Today is the 100th anniversary of the 1926 General Strike. It lasted nine days from 4 to 12 May, being called by the Trades Union Congress (TUC) in an effort to force the government to prevent wage reductions and worsening conditions for 1.2 million locked-out miners. Some 1.7 million workers answered the call.
Perceptions of the strike, at the time and after, variously range between an ignominious defeat to a tremendous act of solidarity, between Britain on the brink of revolution and experiencing a mild disruption and between the heroism of rank-and-file workers and a sellout by the TUC bureaucracy, supported by the not-long-founded Communist Party of Great Britain. The truth probably lies somewhere in between all of those binaries.
Back then the economy was overwhelmingly powered by coal, hence, the term, the ‘coal age’. This gave the mine owners tremendous power and wealth. But all was not well for them. They were about to feel the cold winds of economic change.

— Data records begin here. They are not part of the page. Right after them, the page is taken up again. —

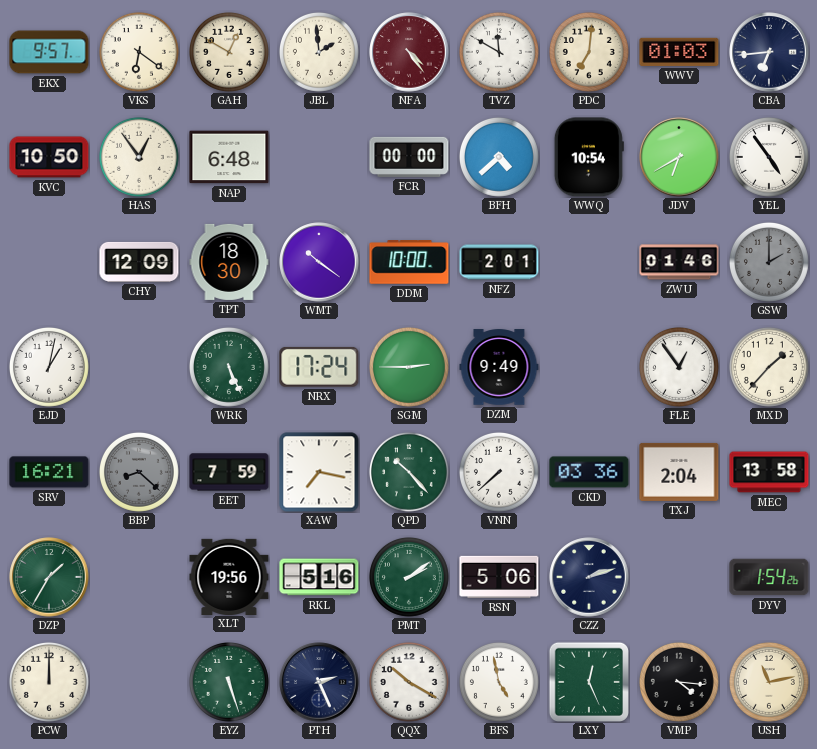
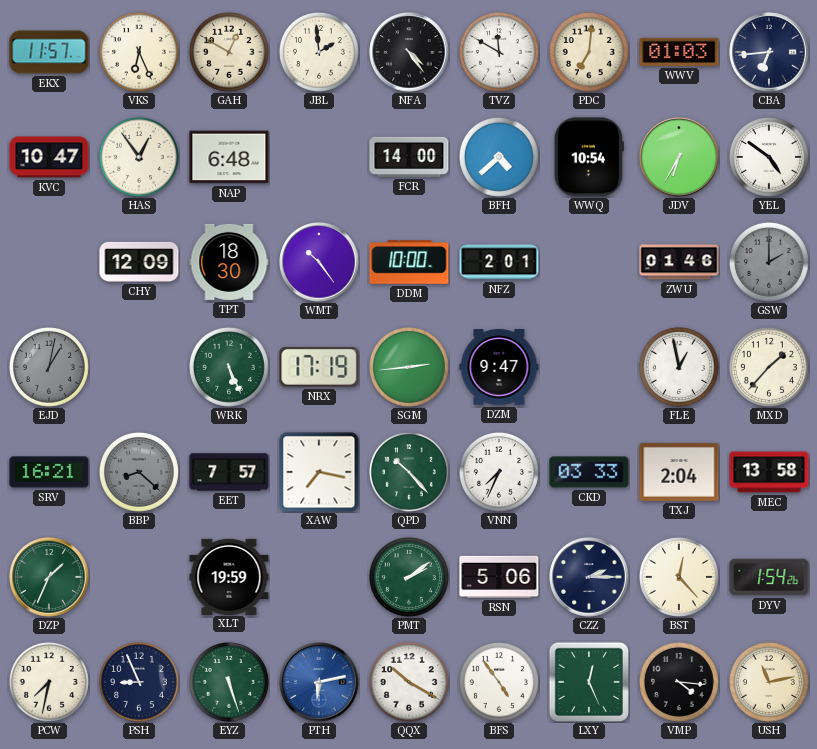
EKX: 9:57 -> 11:57
VKS: 6:21 -> 6:26
NFA dial: burgundy -> black
KVC: 10:50 -> 10:47
FCR: 00:00 -> 14:00
JDV: 6:40 -> 6:35
YEL: 4:54 -> 4:51
WMT: 10:21 -> 10:24
EJD dial: white -> grey
NRX: 17:24 -> 17:19
SGM: 2:45 -> 2:44
DZM: 9:49 -> 9:47
FLE: 12:54 -> 12:58
EET: 7:59 -> 7:57
VNN: 7:38 -> 7:34
CKD: 03:36 -> 03:33
DZP: 1:35 -> 1:34
XLT: 19:56 -> 19:59
RKL: 5:16 -> none
CZZ: 2:12 -> 2:15
BST: none -> 12:23
PCW: 12:00 -> 7:32
PSH: none -> 8:56
PTH: 2:26 -> 6:13
PTH dial: navy -> blue
BFS: 4:58 -> 4:54
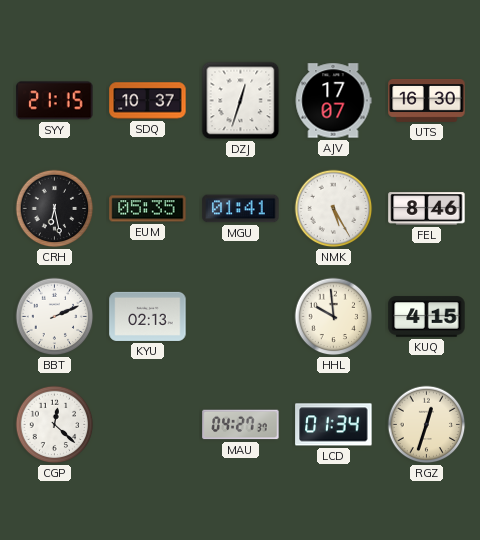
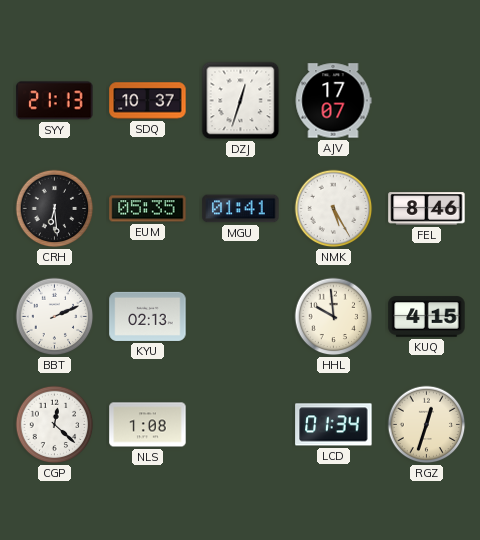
SYY: 21:15 -> 21:13
UTS: 16:30 -> none
CRH: 6:28 -> 6:29
NLS: none -> 1:08
MAU: 04:27 -> none
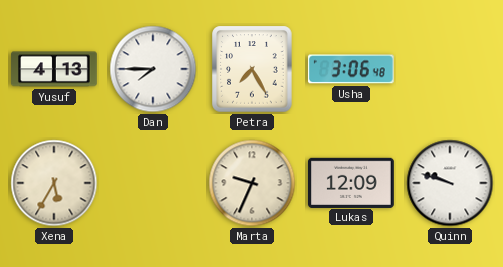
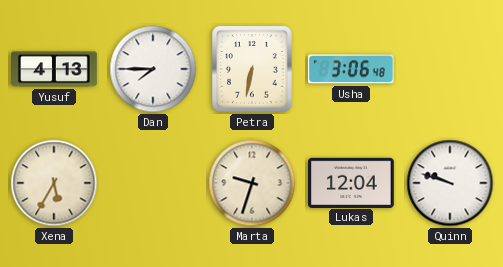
Petra: 7:25 -> 6:32
Marta: 9:34 -> 9:33
Lukas: 12:09 -> 12:04
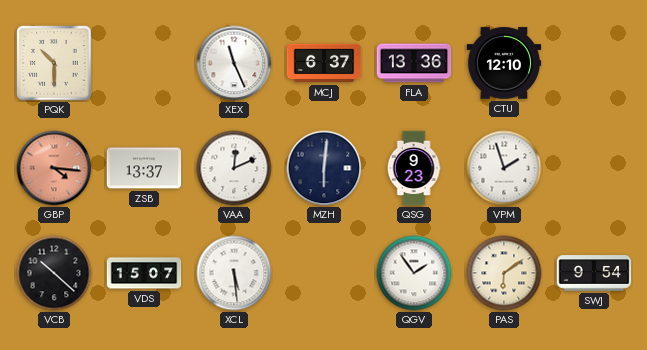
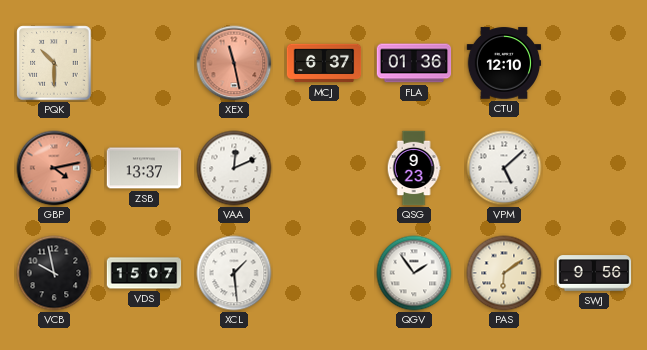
XEX: 11:26 -> 11:28
XEX dial: white -> salmon
FLA: 13:36 -> 01:36
GBP: 4:16 -> 4:13
MZH: 6:01 -> none
VPM: 1:57 -> 5:08
VCB: 10:22 -> 9:58
XCL: 5:29 -> 1:29
SWJ: 9:54 -> 9:56
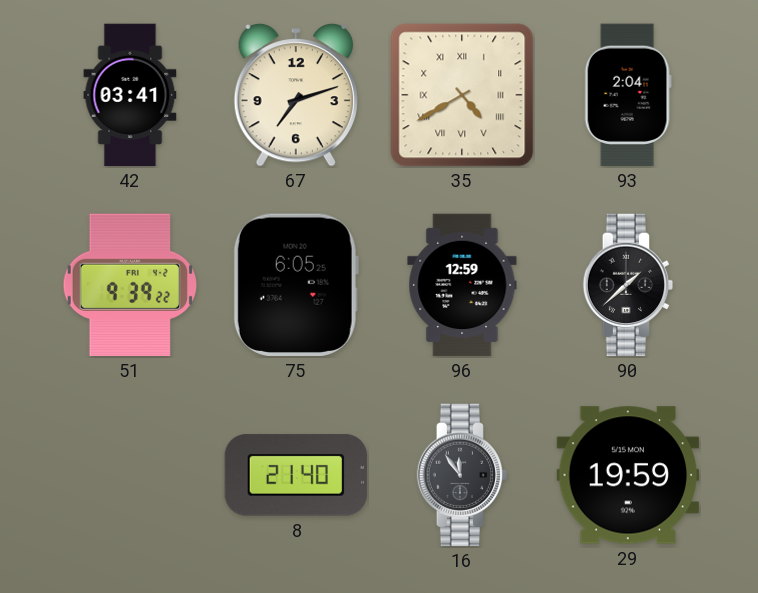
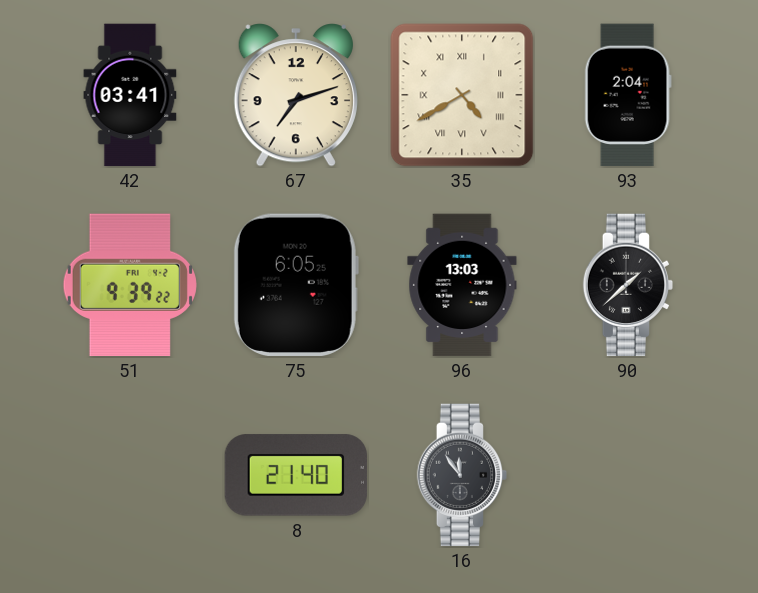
96: 12:59 -> 13:03
29: 19:59 -> none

The first world war (1914-1918) saw rising coal production to meet the demands of industry for war production. The best seams were mined, and exports of coal consequently fell. This led to competitor countries, like the US, Germany and Poland, filling the gap in overseas markets. And with lack of investment by the mine owners, productivity per miner had been falling constantly since the 1880s. German war reparations involved exporting its surplus coal, so prices fell further.
“Not a penny off the pay, not a minute on the day”
All this created a perfect storm where mine owners knew of only one way to square the circle, namely, by making the miners pay the price to protect their profits. Prior to 1926, miners’ wages fell from £6 a week to nearly £3 a week. Come another wage cut, the miners resisted again saying, in the words of their leader, A.J. Cook, “Not a penny off the pay, not a minute on the day”.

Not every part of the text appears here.